This is Canada's Prime Minister.
He and his government of intolerance
refuse to acknowledge the ever-prolonged
exploitation of Canada's Native People and the
heinous crimes perpetrated against them!
Colonialism, Hatred, Violence, Theft,
Human Rights Violations and
Apartheid
will continue under this government's "leadership".
What's reflected in Survivors Rowe is at once, infuriating and on another level, infused with a sense of both healing and forgiveness - indicative of the fearlessness of its subjects and the skill with which Roher renders his film. Skillfully blending archival footage with knock-you-flat-on-your-back interviews, we're introduced to several young men - notably Joshua Frog, John Fox and Ralph Winter of Northern Ontario's Anishinaabe nation. They tell us their stories of living on isolated reservations, a strange combination of genuinely idyllic surroundings, but within the trappings of Canada's own system of apartheid. There are fond, memories, to be sure: living in the wilderness, a special bond with the natural world, skating on icy waterways, genuine play not rooted in the mind-destroying contemporary world of digital gaming and, at least initially, the dashingly dramatic arrival of Ralph Rowe, the rugged man's man who serves as a pilot, Boy Scout leader and Anglican Minister.

Rowe is not only a charismatic, almost mythic figure, but he's actually taken the time to learn Native languages and dialects to converse with elders, adults his own age and kids. What nobody knows, what nobody could ever imagine, is that Ralph Rowe is a pedophile.

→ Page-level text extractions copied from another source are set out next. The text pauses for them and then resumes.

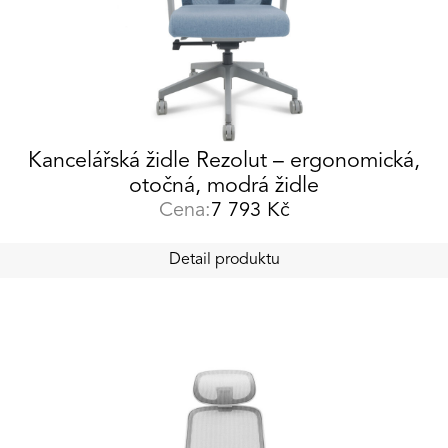
Kancelářská židle Rezolut – ergonomická,
otočná, modrá židle
Cena:
7 793
Kč
Detail produktu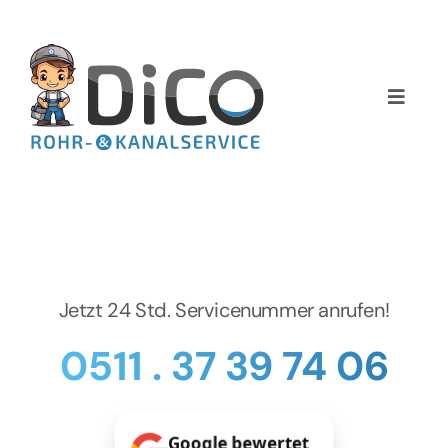
Zum
Inhalt
springen
Toggle
Naviga
Home
Über uns
Services
Jetzt 24 Std. Servicenummer anrufen!
Preise
0511 . 37 39 74 06
NEWS
Google bewertet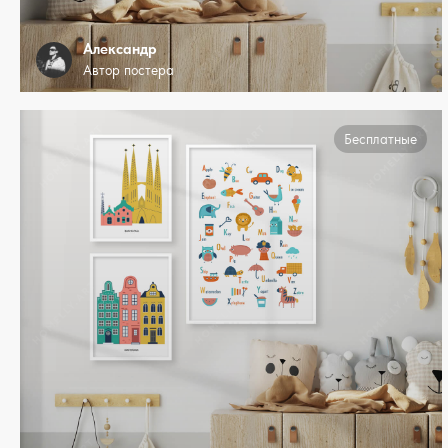
Александр
Автор постера
Бесплатные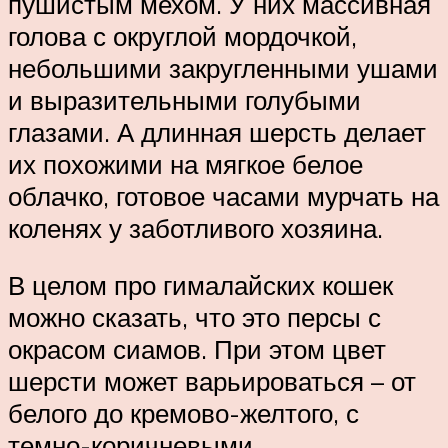
пушистым мехом. У них массивная
голова с округлой мордочкой,
небольшими закругленными ушами
и выразительными голубыми
глазами. А длинная шерсть делает
их похожими на мягкое белое
облачко, готовое часами мурчать на
коленях у заботливого хозяина.
В целом про гималайских кошек
можно сказать, что это персы с
окрасом сиамов. При этом цвет
шерсти может варьироваться – от
белого до кремово-желтого, с
темно-коричневыми,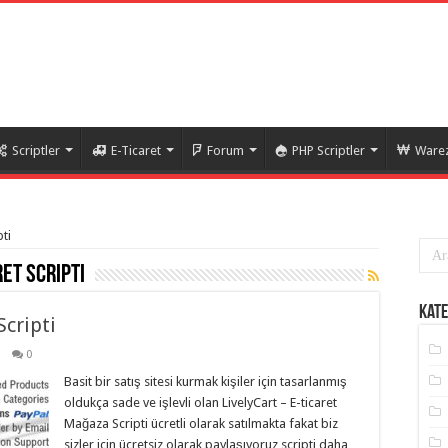
Scriptler
E-Ticaret
Forum
PHP Scriptler
Warez
pti
ret scripti
Kate
Scripti
0
Basit bir satış sitesi kurmak kişiler için tasarlanmış
oldukça sade ve işlevli olan LivelyCart – E-ticaret
Mağaza Scripti ücretli olarak satılmakta fakat biz
sizler için ücretsiz olarak paylaşıyoruz scripti daha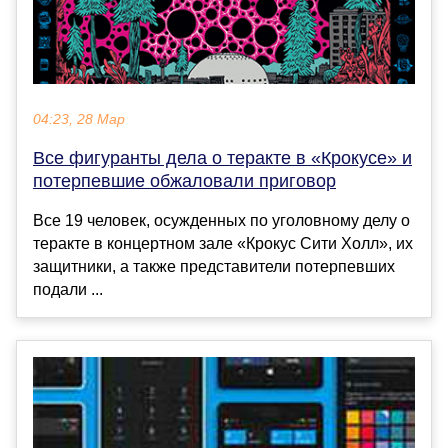
04:23, 28 Мар
Все фигуранты дела о теракте в «Крокусе» и
потерпевшие обжаловали приговор
Все 19 человек, осужденных по уголовному делу о
теракте в концертном зале «Крокус Сити Холл», их
защитники, а также представители потерпевших
подали ...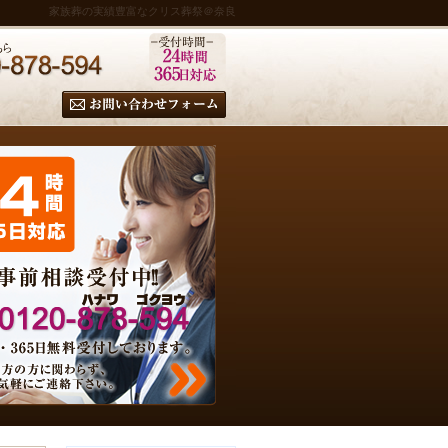
家族葬の実績豊富なクリス葬祭＠奈良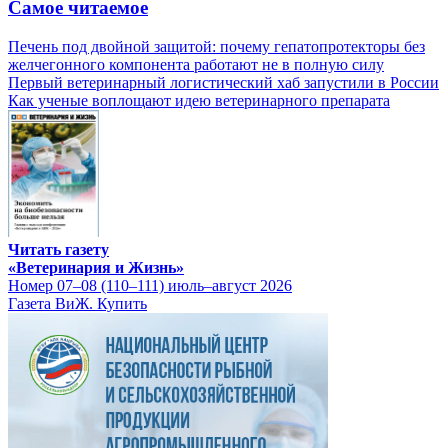
Самое читаемое
Печень под двойной защитой: почему гепатопротекторы без
желчегонного компонента работают не в полную силу
Первый ветеринарный логистический хаб запустили в России
Как ученые воплощают идею ветеринарного препарата
Читать газету
«Ветеринария и Жизнь»
Номер 07–08 (110–111) июль–август 2026
Газета ВиЖ. Купить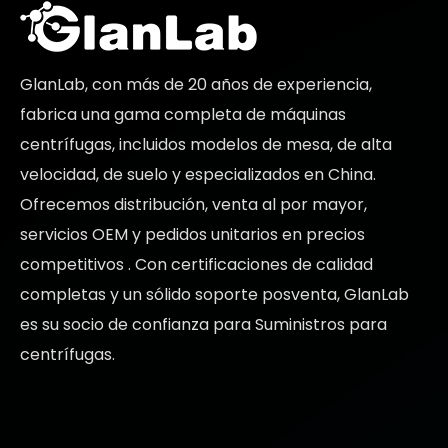
GlanLab, con más de 20 años de experiencia,
fabrica una gama completa de máquinas
centrífugas, incluidos modelos de mesa, de alta
velocidad, de suelo y especializados en China.
Ofrecemos distribución, venta al por mayor,
servicios OEM y pedidos unitarios en
precios
competitivos
. Con certificaciones de calidad
completas y un sólido soporte posventa, GlanLab
es su socio de confianza para
Suministros para
centrífugas.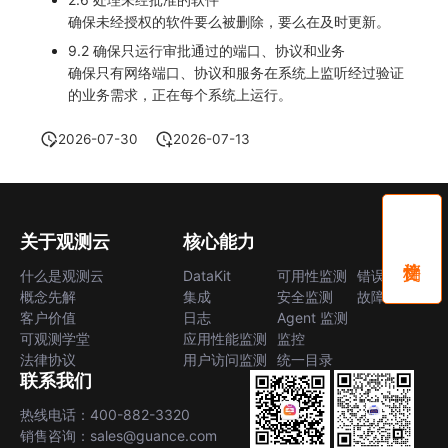
确保未经授权的软件要么被删除，要么在及时更新。
9.2 确保只运行审批通过的端口、协议和业务
确保只有网络端口、协议和服务在系统上监听经过验证
的业务需求，正在每个系统上运行。
2026-07-30
2026-07-13
关于观测云
核心能力
什么是观测云
DataKit
可用性监测
错误中心
概念先解
集成
安全监测
故障中心
客户价值
日志
Agent 监测
可观测学堂
应用性能监测
监控
法律协议
用户访问监测
统一目录
联系我们
热线电话：400-882-3320
销售咨询：sales@guance.com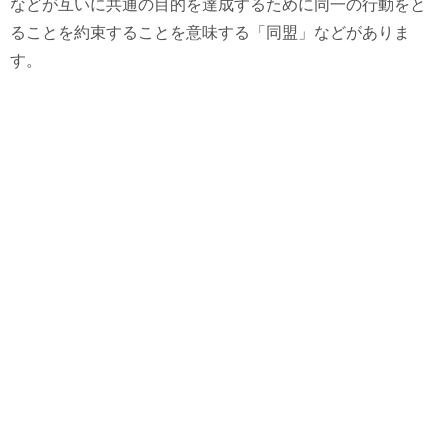
などが互いに共通の目的を達成するために同一の行動をと
ることを約束することを意味する「同盟」などがありま
す。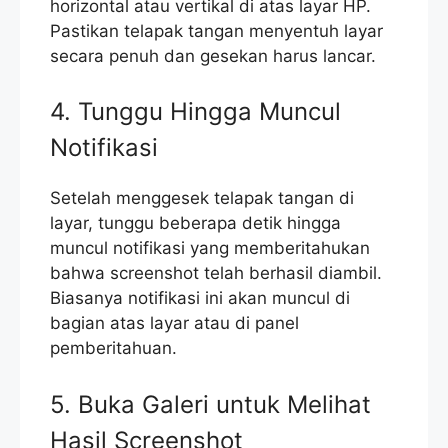
horizontal atau vertikal di atas layar HP.
Pastikan telapak tangan menyentuh layar
secara penuh dan gesekan harus lancar.
4. Tunggu Hingga Muncul
Notifikasi
Setelah menggesek telapak tangan di
layar, tunggu beberapa detik hingga
muncul notifikasi yang memberitahukan
bahwa screenshot telah berhasil diambil.
Biasanya notifikasi ini akan muncul di
bagian atas layar atau di panel
pemberitahuan.
5. Buka Galeri untuk Melihat
Hasil Screenshot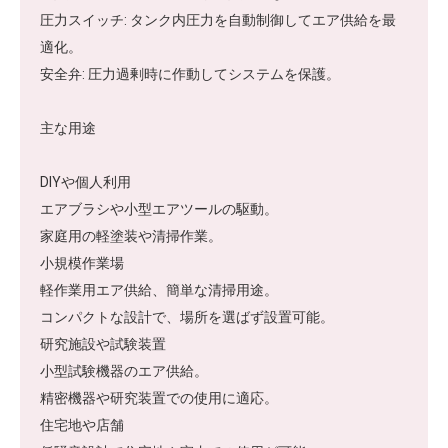
圧力スイッチ: タンク内圧力を自動制御してエア供給を最
適化。
安全弁: 圧力過剰時に作動してシステムを保護。
主な用途
DIYや個人利用
エアブラシや小型エアツールの駆動。
家庭用の軽塗装や清掃作業。
小規模作業場
軽作業用エア供給、簡単な清掃用途。
コンパクトな設計で、場所を選ばず設置可能。
研究施設や試験装置
小型試験機器のエア供給。
精密機器や研究装置での使用に適応。
住宅地や店舗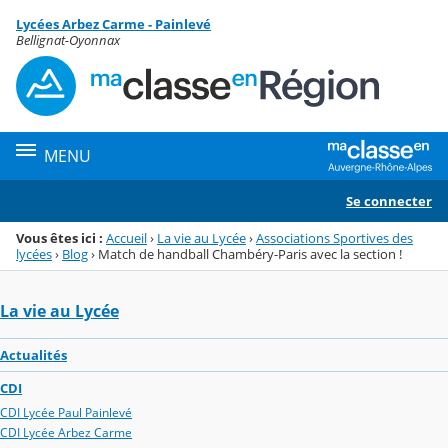
Panneau de gestion des cookies
Lycées Arbez Carme - Painlevé
Menu de la rubrique
Contenu
Bellignat-Oyonnax
MENU
Se connecter
Vous êtes ici :
Accueil
›
La vie au Lycée
›
Associations Sportives des
lycées
›
Blog
›
Match de handball Chambéry-Paris avec la section !
La vie au Lycée
Actualités
CDI
CDI Lycée Paul Painlevé
CDI Lycée Arbez Carme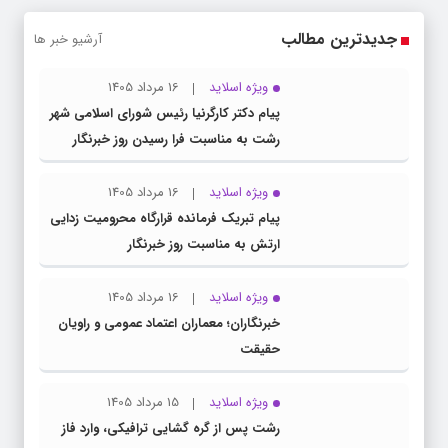
جدیدترین مطالب
آرشیو خبر ها
ویژه اسلاید
16 مرداد 1405
پیام دکتر کارگرنیا رئیس شورای اسلامی شهر
رشت به مناسبت فرا رسیدن روز خبرنگار
ویژه اسلاید
16 مرداد 1405
پیام تبریک فرمانده قرارگاه محرومیت‌ زدایی
ارتش به مناسبت روز خبرنگار
ویژه اسلاید
16 مرداد 1405
خبرنگاران؛ معماران اعتماد عمومی و راویان
حقیقت
ویژه اسلاید
15 مرداد 1405
رشت پس از گره گشایی ترافیکی، وارد فاز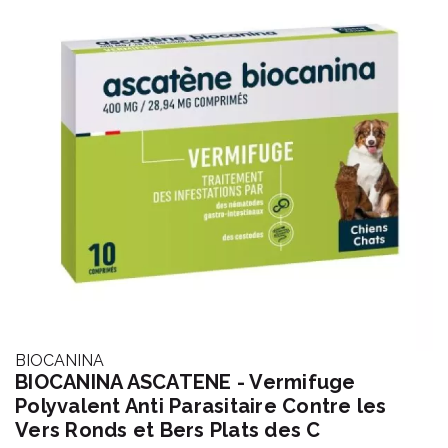
BIOCANINA
BIOCANINA ASCATENE - Vermifuge
Polyvalent Anti Parasitaire Contre les
Vers Ronds et Bers Plats des C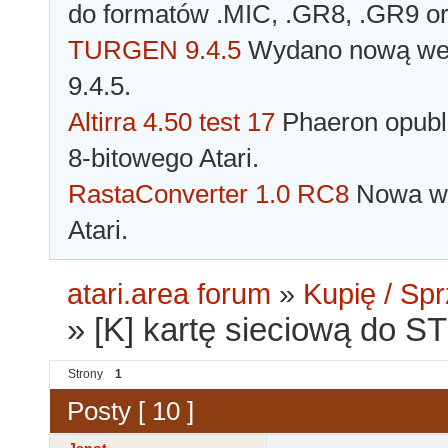
do formatów .MIC, .GR8, .GR9 o
TURGEN 9.4.5
Wydano nową wer
9.4.5.
Altirra 4.50 test 17
Phaeron opubli
8-bitowego Atari.
RastaConverter 1.0 RC8
Nowa wer
Atari.
atari.area forum
»
Kupię / Sp
»
[K] kartę sieciową do ST
Strony
1
Posty [ 10 ]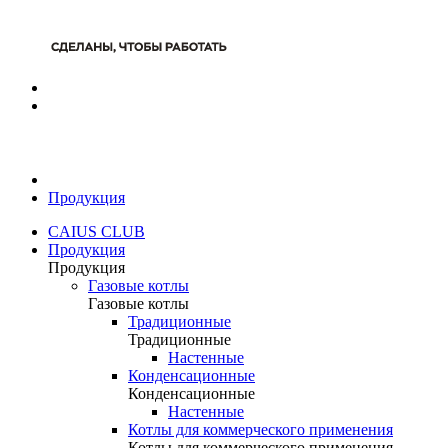
Продукция
CAIUS CLUB
Продукция
Продукция
Газовые котлы
Газовые котлы
Традиционные
Традиционные
Настенные
Конденсационные
Конденсационные
Настенные
Котлы для коммерческого применения
Котлы для коммерческого применения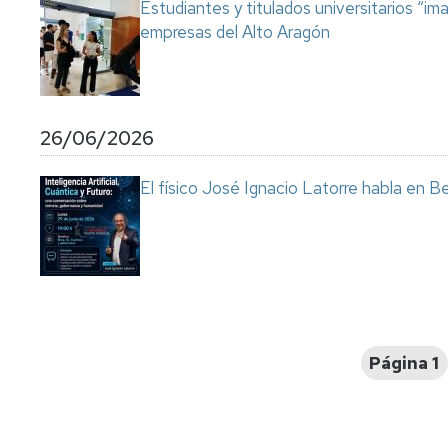
Estudiantes y titulados universitarios “im
empresas del Alto Aragón
26/06/2026
El físico José Ignacio Latorre habla en Ben
Paginación
Página 1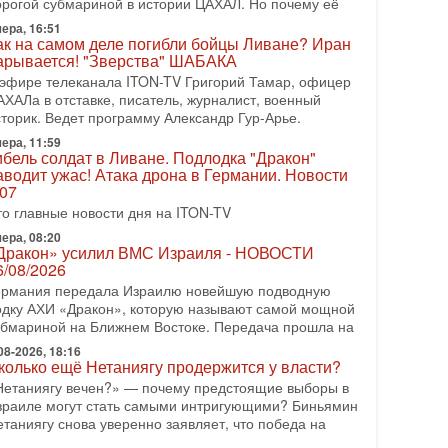
орогой субмариной в истории ЦАХАЛ. Но почему её
08-2026, 17:50
ера, 16:51
Русский голос» Израиля: кто заберет его на этот
ак на самом деле погибли бойцы Ливане? Иран
аз?
арывается! "Зверства" ШАБАКА
олоса русскоязычных репатриантов не раз кардинально
 эфире телеканала ITON-TV Григорий Тамар, офицер
еняли политический ландшафт Израиля. Достаточно
АХАЛа в отставке, писатель, журналист, военный
спомнить взлет партии «Исраэль ба-алия», когда
сторик. Ведет программу Александр Гур-Арье.
ера, 11:59
-07-2026, 17:00
ибель солдат в Ливане. Подлодка "Дракон"
айны закрытых дверей: о чём на самом деле
аводит ужас! Атака дрона в Германии. Новости
олчат Трамп и Нетаньяху?
.07
едавний визит премьер-министра Израиля Биньямина
то главные новости дня на ITON-TV
етаньяху в США и его встреча с Дональдом Трампом
ставили больше вопросов, чем ответов. Полная
ера, 08:20
Дракон» усилил ВМС Израиля - НОВОСТИ
-07-2026, 15:18
6/08/2026
ран готовит покушение на Нетаниягу! Трамп не
ермания передала Израилю новейшую подводную
очет эскалации, но КСИР готовит взрыв!
одку АХИ «Дракон», которую называют самой мощной
 эфире телеканала ITON-TV СЕРГЕЙ МИГДАЛЬ,
убмариной на Ближнем Востоке. Передача прошла на
ксперт по вопросам безопасности, офицер запаса
еждународного управления полиции Израиля, автор
08-2026, 18:16
колько ещё Нетаниягу продержится у власти?
-07-2026, 09:02
Нетаниягу вечен?» — почему предстоящие выборы в
итва за разоружение ХАМАСа - НОВОСТИ
зраиле могут стать самыми интригующими? Биньямин
1/07/2026
етаниягу снова уверенно заявляет, что победа на
егодня президент США Дональд Трамп заявил о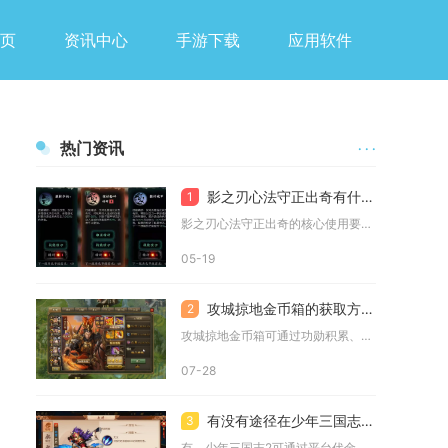
页
资讯中心
手游下载
应用软件
热门资讯
· · ·
影之刃心法守正出奇有什么使用要点
1
影之刃心法守正出奇的核心使用要点在于激活与生死相随的羁绊、优...
05-19
攻城掠地金币箱的获取方法是什么
2
攻城掠地金币箱可通过功勋积累、国战攻城杀敌、限时主题活动、封...
07-28
有没有途径在少年三国志2中用一元进行首充
3
有，少年三国志2可通过平台代金券、官方福利活动与折扣渠道实现...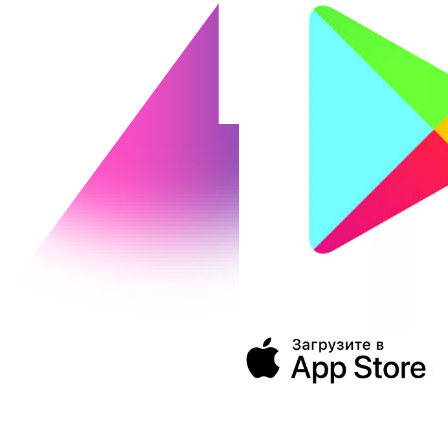
394043, г. Воронеж
ул. Ленина, 73а
+7 (473) 202-04-20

The on-camera testaments delivered by the film's key subjects reveal some of the most harrowing, horrific and just plain malevolent acts perpetrated by this man of the wilderness, this man of God, this monster.

One of the most extraordinary things director Daniel Roher achieves here as a filmmaker is how he fashions any great narrative's need for an antagonist. On the surface, this figure is clearly Ralph Rowe, but as the film progresses, Rowe's external position as a villain, or rather, as an antagonistic force flows into the pain, sorrow, self-loathing and self-harm faced by the victims of his crimes. Then, even more extraordinarily, the antagonistic force of Rowe, his victims' suffering and the metamorphosis of this into the aforementioned process of healing, gives way to an even greater antagonist - a seemingly perpetual cycle of abuse which, is ultimately societal and must be actively addressed far more vigorously and openly than it is.

Ralph Rowe most likely sexually assaulted over 500 Native children and was, no doubt, responsible for a huge swath of suicides amongst both children and adults (not to mention residual effects upon subsequent generations). Unfortunately, the Canadian judicial system has only tried and convicted him for what amounts to a mere handful of sex crimes. He served a meagre five years in jail, was essentially handed a deal by the Crown to leave him be no matter how many accusations continue to surface and he lives a quiet, peaceful life in Surrey, British Columbia. Neither the Anglican Church nor the Boy Scouts have ever officially apologized to the victims and yet, those victims who did not commit suicide have endured decades and, if truth be told, lifetimes of living Hell.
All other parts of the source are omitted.